[mod.compilers] Object code optimization

compilers@ima.UUCP (01/10/86)

[from kurt at ALLEGRA/FLUKE (Kurt Guntheroth)]

Organization: John Fluke Mfg. Co., Inc., Everett, WA
1.  When I first learned about optimization, I thought the ideal
optimizer would work in the following way:  Parse the source into
trees/dags/IL/whatever and reorder and simplify the trees to the
optimal equivalent program.  Then generate code by any reasonably good
technique.  The code would be almost perfect since it was generated
from an optimal program.  Now I find out that this doesn't work too
well.  Real machines are so un-orthogonal that you inevitably
de-optimize the code when you generate machine instructions.  People
seem to be concentrating more and more on the machine language,
generating machine instructions simply and then optimizing the
instructions by performing translations permitted by some rule set
(grammars, tables, etc.)  People like Frazer swear by this method.
Other people I have talked to say that almost any optimization might
de-optimize code for a given processor by making it more difficult to
generate some instruction sequence.  What do you practitioners
consider the 'right' way to do things?
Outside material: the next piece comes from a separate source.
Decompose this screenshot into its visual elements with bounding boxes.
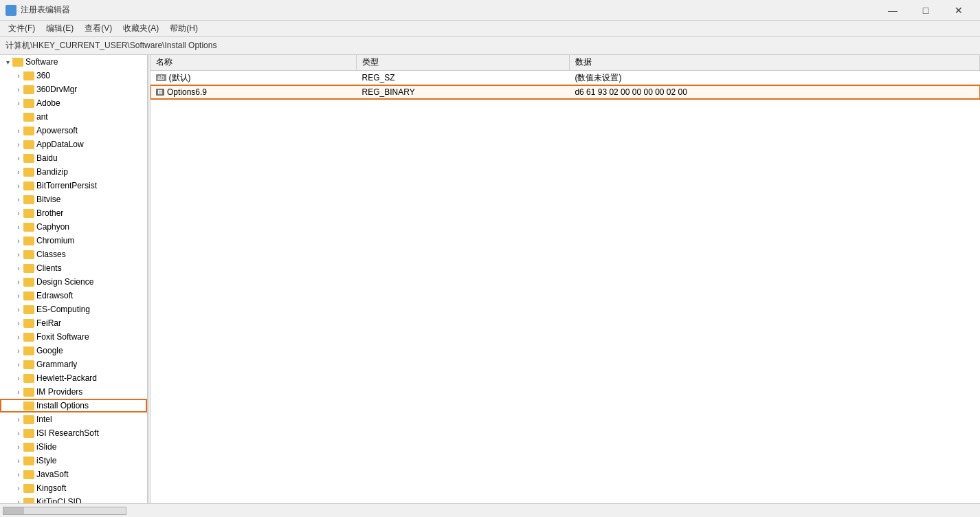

It seems that optimizations
involving moving code would be much more difficult if you do them on
machine instructions (the grammars don't handle it too well).  What
about this, oh gurus?

2.  I once considered generating code for the 6502.  This miserable
little processor doesn't even have a 16 bit register so you must form
and move addresses one byte at a time (ugh).  I suspect the problems of
generating code for the 6502 must be similar to the problems of
generating good code for a segmented machine like the x86, where the
low address byte is like an offset and the high address byte is like a
segment.  Any comments?

3.  How do I get the GNU compiler tools?  Ideally, are they small enough
to post to usenet's net.sources?  Also, is there a public domain S/SL
compiler?  S/SL is a tool from U of Toronto that builds table driven
ad hoc top down compilers.  This may sound strange, but it seems to
combine many of the nice intuitive features of ad hoc recursive descent
compilers with the speed and compactness of table driven parsers.
Building the S/SL translator is not difficult (especially compared to
writing a LALR parser generator) but I havn't done it yet and I am
interested if somebody else has.

4.  Has anybody seen good books on actually implementing good
optimization?  I have Wolfe's book on BLISS -- I mean any other ones.
I can find literature about optimization, but it is generally at a very
abstract level.  I would like to steal implementation-level ideas if I
can, instead of reinventing all the wheels in the world.
Kurt Guntheroth
John Fluke Mfg. Co., Inc.
{uw-beaver,decvax!microsof,ucbvax!lbl-csam,allegra,ssc-vax}!fluke!kurt

[I haven't seen any books, but there have been many articles on machine-
specific optimizations.  Look at the November 1980 issue of the IBM Journal
of R+D, or at the various compiler construction conference proceedings 
published by Sigplan.  -John]

compilers@ima.UUCP (01/14/86)

[from Chris Torek <harvard!mimsy.umd.edu!gymble!chris>]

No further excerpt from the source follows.